• _MATERIAL FOR THE TASK_
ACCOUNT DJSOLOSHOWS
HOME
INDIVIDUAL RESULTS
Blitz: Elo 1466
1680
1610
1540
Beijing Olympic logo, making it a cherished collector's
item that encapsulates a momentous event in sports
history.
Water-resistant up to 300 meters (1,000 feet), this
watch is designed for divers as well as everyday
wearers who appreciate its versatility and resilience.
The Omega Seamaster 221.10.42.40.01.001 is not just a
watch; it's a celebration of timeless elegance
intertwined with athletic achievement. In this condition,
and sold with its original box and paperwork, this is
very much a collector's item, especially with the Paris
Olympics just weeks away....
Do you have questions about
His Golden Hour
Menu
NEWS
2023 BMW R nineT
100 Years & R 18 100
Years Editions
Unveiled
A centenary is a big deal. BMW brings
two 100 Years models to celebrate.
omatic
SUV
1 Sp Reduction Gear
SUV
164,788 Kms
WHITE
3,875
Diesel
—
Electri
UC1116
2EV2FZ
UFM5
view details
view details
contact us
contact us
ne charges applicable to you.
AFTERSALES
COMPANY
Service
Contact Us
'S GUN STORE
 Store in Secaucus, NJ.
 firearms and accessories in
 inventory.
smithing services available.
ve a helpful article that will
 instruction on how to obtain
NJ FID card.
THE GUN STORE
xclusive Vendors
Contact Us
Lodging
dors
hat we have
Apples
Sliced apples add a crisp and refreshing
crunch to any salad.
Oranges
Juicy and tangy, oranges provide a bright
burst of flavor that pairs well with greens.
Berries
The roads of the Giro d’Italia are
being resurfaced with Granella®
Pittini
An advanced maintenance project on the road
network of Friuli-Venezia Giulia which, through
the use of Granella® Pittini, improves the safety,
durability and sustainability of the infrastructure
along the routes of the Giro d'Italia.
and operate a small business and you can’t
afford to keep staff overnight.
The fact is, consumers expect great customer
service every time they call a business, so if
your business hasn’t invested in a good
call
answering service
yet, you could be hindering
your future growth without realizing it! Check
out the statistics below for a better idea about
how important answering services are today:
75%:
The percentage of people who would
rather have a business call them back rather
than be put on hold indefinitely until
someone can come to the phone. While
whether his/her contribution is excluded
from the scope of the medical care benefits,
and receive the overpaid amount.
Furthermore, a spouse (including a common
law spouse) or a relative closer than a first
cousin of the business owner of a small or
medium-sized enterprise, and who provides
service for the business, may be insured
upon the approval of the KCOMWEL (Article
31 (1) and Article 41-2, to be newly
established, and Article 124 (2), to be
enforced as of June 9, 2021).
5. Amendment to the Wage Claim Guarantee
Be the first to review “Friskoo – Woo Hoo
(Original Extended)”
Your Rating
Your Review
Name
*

• _AIM OF THE EXERCISE_
From the records above, copy only the lines starting with the line that holds "intertwined with athletic" and going on through the line that holds "31 (1) and Article 41-2, to be newly", exactly as written.

• _RESPONSE TO THE TASK_
intertwined with athletic achievement. In this condition,
and sold with its original box and paperwork, this is
very much a collector's item, especially with the Paris
Olympics just weeks away....
Do you have questions about
His Golden Hour
Menu
NEWS
2023 BMW R nineT
100 Years & R 18 100
Years Editions
Unveiled
A centenary is a big deal. BMW brings
two 100 Years models to celebrate.
omatic
SUV
1 Sp Reduction Gear
SUV
164,788 Kms
WHITE
3,875
Diesel
—
Electri
UC1116
2EV2FZ
UFM5
view details
view details
contact us
contact us
ne charges applicable to you.
AFTERSALES
COMPANY
Service
Contact Us
'S GUN STORE
 Store in Secaucus, NJ.
 firearms and accessories in
 inventory.
smithing services available.
ve a helpful article that will
 instruction on how to obtain
NJ FID card.
THE GUN STORE
xclusive Vendors
Contact Us
Lodging
dors
hat we have
Apples
Sliced apples add a crisp and refreshing
crunch to any salad.
Oranges
Juicy and tangy, oranges provide a bright
burst of flavor that pairs well with greens.
Berries
The roads of the Giro d’Italia are
being resurfaced with Granella®
Pittini
An advanced maintenance project on the road
network of Friuli-Venezia Giulia which, through
the use of Granella® Pittini, improves the safety,
durability and sustainability of the infrastructure
along the routes of the Giro d'Italia.
and operate a small business and you can’t
afford to keep staff overnight.
The fact is, consumers expect great customer
service every time they call a business, so if
your business hasn’t invested in a good
call
answering service
yet, you could be hindering
your future growth without realizing it! Check
out the statistics below for a better idea about
how important answering services are today:
75%:
The percentage of people who would
rather have a business call them back rather
than be put on hold indefinitely until
someone can come to the phone. While
whether his/her contribution is excluded
from the scope of the medical care benefits,
and receive the overpaid amount.
Furthermore, a spouse (including a common
law spouse) or a relative closer than a first
cousin of the business owner of a small or
medium-sized enterprise, and who provides
service for the business, may be insured
upon the approval of the KCOMWEL (Article
31 (1) and Article 41-2, to be newly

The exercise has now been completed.